Input for this task:

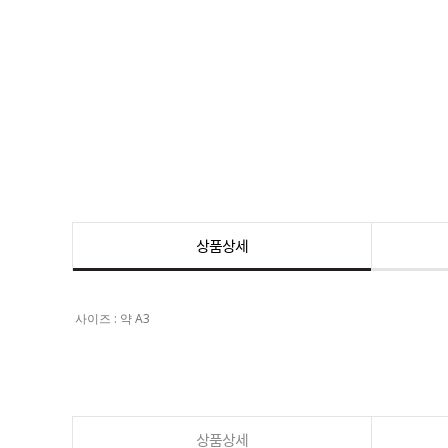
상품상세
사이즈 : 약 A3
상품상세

--

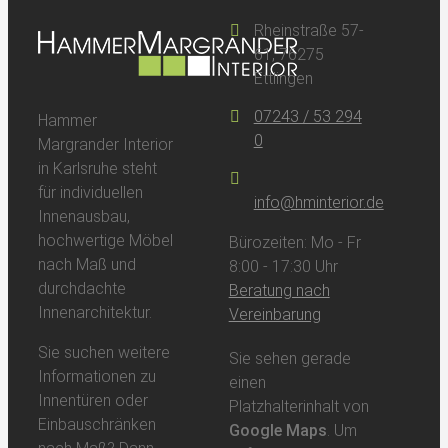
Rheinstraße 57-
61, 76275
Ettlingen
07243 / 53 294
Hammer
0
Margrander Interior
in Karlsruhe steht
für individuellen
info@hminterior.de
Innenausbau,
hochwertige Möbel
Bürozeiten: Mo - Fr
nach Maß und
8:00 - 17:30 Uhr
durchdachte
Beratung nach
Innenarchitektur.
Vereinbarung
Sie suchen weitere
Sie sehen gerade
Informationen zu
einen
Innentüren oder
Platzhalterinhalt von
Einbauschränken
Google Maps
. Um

---

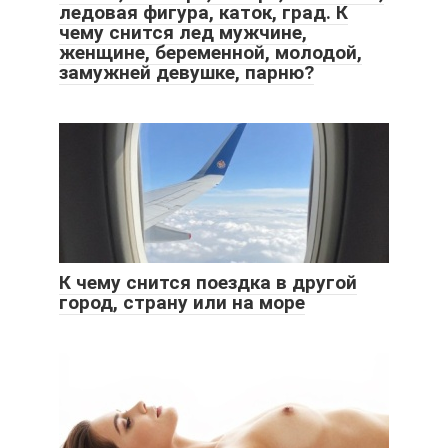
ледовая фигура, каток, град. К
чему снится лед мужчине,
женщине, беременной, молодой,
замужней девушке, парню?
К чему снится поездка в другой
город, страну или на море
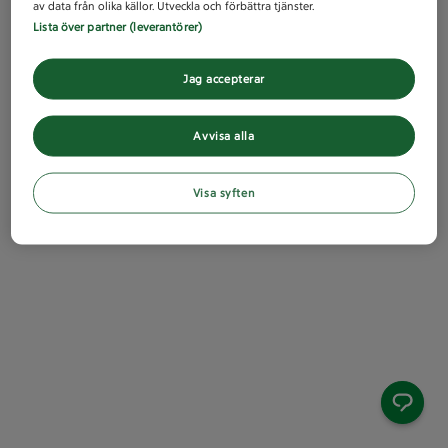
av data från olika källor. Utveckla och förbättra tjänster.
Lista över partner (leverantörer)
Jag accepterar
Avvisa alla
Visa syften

Assigned task:
Output exactly those lines of the data above that run from the line with "ледовая фигура, каток, град. К" up to and including the line with "Jag accepterar". No pictures go in.

Worked solution:
ледовая фигура, каток, град. К
чему снится лед мужчине,
женщине, беременной, молодой,
замужней девушке, парню?
К чему снится поездка в другой
город, страну или на море
av data från olika källor. Utveckla och förbättra tjänster.
Lista över partner (leverantörer)
Jag accepterar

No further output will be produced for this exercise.